Dear Mark Cousins:
I heard about Women Make Film: A New Road Movie Through Cinema via email. The TCM Press Office sent a notice of the series asking if I would cover it as ClassicCouple.com. It came as an enticing offer.
The TCM press pack described the documentary as featuring “the work of more than 183 directors, broken up into 40 chapters over 14 episodes creating a narrative that showcases the amazing contributions women have made to the film industry.” About their complementary programming, TCM indicated “the documentary will be supplemented on air with 100 classic and contemporary titles from 100 female filmmakers from 44 countries over 14 weeks.”
The amount of content seemed daunting. I questioned how I, a classic film blogger, could tackle so much content and somehow do it justice.
Unclear about how to approach the documentary and the associated film content, I let the TCM request marinate for a few weeks. I kept coming back to this description of Women Make Film from the documentary’s filmmaker Mark Cousins: It is a film school, where all the teachers are female.
I decided to send myself to Women Make Film school for 14 weeks.
That is how Classic Couple Academy came to be. Within a few days, I created an online academy and enrolled myself as the sole student in a 14-week Women Make Film curriculum of my own making. Each week as my immersion pre-work, I compiled the list of films featured in the episode to come, publishing them as reference material. Enlisting the Socratic method, I created a weekly assignment posing questions related to the chapter themes to be answered after watching a complementary film aired on TCM. Every week, I watched a film through the lens of the Women Make Film content and completed the assignment, answering the relevant posed questions.
Publishing on a website open to comments, I hoped for some engagement with my assignments. But as the weeks rolled on, I realized that while a dialogue with others would have been welcome, it was not necessary for my own learning. Indeed, it felt like grad school again taking an independent study course, one-on-one with an instructor. My instructor, Mark Cousins, unbeknownst to him did his part, offering provocative weekly content to expand my thinking about film.
The TCM promotional kit for Women Make Film promised surprises. Revelations.
Thirteen of the TCM complementary films I watched were new discoveries, save one beloved silent film revisited. In total I watched 14 films and wrote about them all as Classic Couple Academy assignments. Throughout, the films connected personally and created lasting impressions. The familial apathy in La Ciénaga hit close to home. Hannah Arendt and This is the Sea spurred philosophical and religious debate in my household. Entre Nous, Strangers in Good Company and Middle of Nowhere forced examination of my own womanhood. The Elf King and The Juniper Tree reignited a passion for mythology.
As subjects I don’t usually talk about, the Women Make Film chapters on sex, religion and politics made me uncomfortable. Horror, a genre I tread lightly in, did too.
But the Socratic method of teaching aims for productive discomfort. It exists to draw out ideas, explore presuppositions, stimulate critical thinking, make way for insights, and force out points of view.
A good student, I persisted.

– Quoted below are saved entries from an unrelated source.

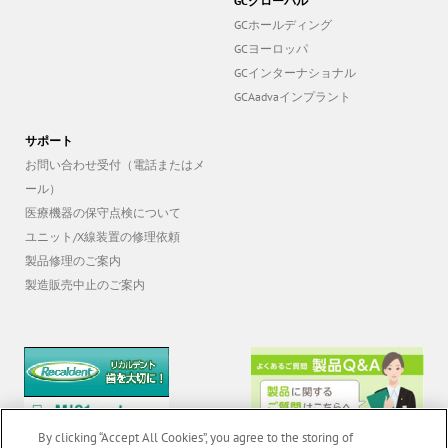
GCグローバル
GCホールディング
GCヨーロッパ
GCインターナショナル
GCAadvaインプラント
サポート
お問い合わせ受付（電話またはメ
ール）
医療機器の保守点検について
ユニット/X線装置の修理依頼
製品修理のご案内
製造販売中止のご案内
By clicking “Accept All Cookies”, you agree to the storing of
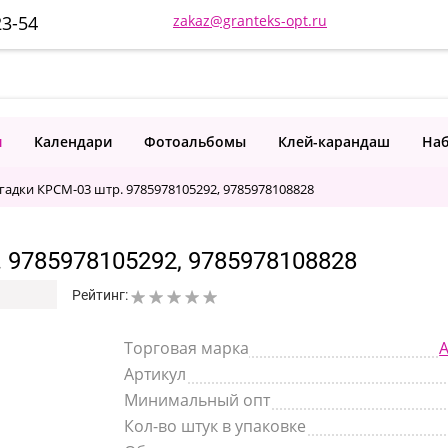
23-54
zakaz@granteks-opt.ru
и
Календари
Фотоальбомы
Клей-карандаш
Наб
гадки КРСМ-03 штр. 9785978105292, 9785978108828
9785978105292, 9785978108828
Рейтинг:
Торговая марка
Артикул
Минимальный опт
Кол-во штук в упаковке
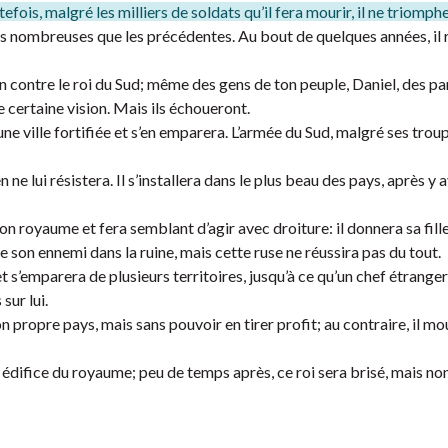
efois, malgré les milliers de soldats qu’il fera mourir, il ne triomph
us nombreuses que les précédentes. Au bout de quelques années, il 
contre le roi du Sud; même des gens de ton peuple, Daniel, des pa
ne certaine vision. Mais ils échoueront.
e ville fortifiée et s’en emparera. L’armée du Sud, malgré ses troupe
e lui résistera. Il s’installera dans le plus beau des pays, après y 
on royaume et fera semblant d’agir avec droiture: il donnera sa fill
de son ennemi dans la ruine, mais cette ruse ne réussira pas du tout.
et s’emparera de plusieurs territoires, jusqu’à ce qu’un chef étrange
sur lui.
on propre pays, mais sans pouvoir en tirer profit; au contraire, il m
édifice du royaume; peu de temps après, ce roi sera brisé, mais no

Each week as I watched a film through the Women Make Film lens and pondered my academy assignment, I was glad of it.
I watched each Women Make Film episode twice—first as a screener taking down notes on the chapter themes. That viewing gave me the insights to create my weekly assignment. The second time I tuned in to the TCM airing to hear Mark Cousin’s commentary, listening intently for his vision.
Live tweeting the episodes as they aired, I enjoyed the camaraderie with other viewers. It felt a bit like meeting up with other students in the university campus square to dissect a lesson. This weekly engagement infused me with energy to keep watching and writing week over week, and I am indebted to the classic film community for this motivation.
This letter, the final term paper for my self-made Women Make Film course, will see no grade. Like a class audited, I will not receive credit. But that was never the point.
Over these past 14 weeks, I received an education—about film and filmmakers—that has altered my view forever. For that I am grateful, and for that I thank you, Mark Cousins.
Women Make Movies. Great Movies. Women Make Film.